Return the lines beginning at the one that contains "geleceği birlikte inşa etmek yönündeki ortak" and continuing to the end of the entries, including both ends, exactly as written and nothing else.

Data entries

================

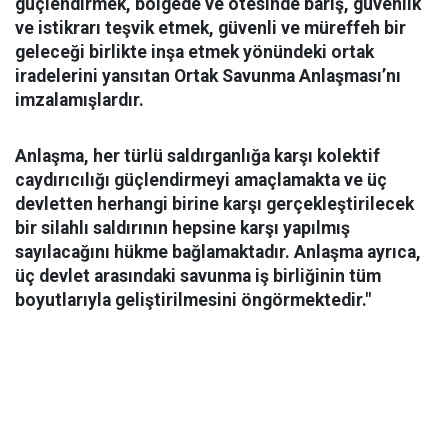
güçlendirmek, bölgede ve ötesinde barış, güvenlik
ve istikrarı teşvik etmek, güvenli ve müreffeh bir
geleceği birlikte inşa etmek yönündeki ortak
iradelerini yansıtan Ortak Savunma Anlaşması’nı
imzalamışlardır.
Anlaşma, her türlü saldırganlığa karşı kolektif
caydırıcılığı güçlendirmeyi amaçlamakta ve üç
devletten herhangi birine karşı gerçekleştirilecek
bir silahlı saldırının hepsine karşı yapılmış
sayılacağını hükme bağlamaktadır. Anlaşma ayrıca,
üç devlet arasındaki savunma iş birliğinin tüm
boyutlarıyla geliştirilmesini öngörmektedir."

================

Reply:
geleceği birlikte inşa etmek yönündeki ortak
iradelerini yansıtan Ortak Savunma Anlaşması’nı
imzalamışlardır.
Anlaşma, her türlü saldırganlığa karşı kolektif
caydırıcılığı güçlendirmeyi amaçlamakta ve üç
devletten herhangi birine karşı gerçekleştirilecek
bir silahlı saldırının hepsine karşı yapılmış
sayılacağını hükme bağlamaktadır. Anlaşma ayrıca,
üç devlet arasındaki savunma iş birliğinin tüm
boyutlarıyla geliştirilmesini öngörmektedir."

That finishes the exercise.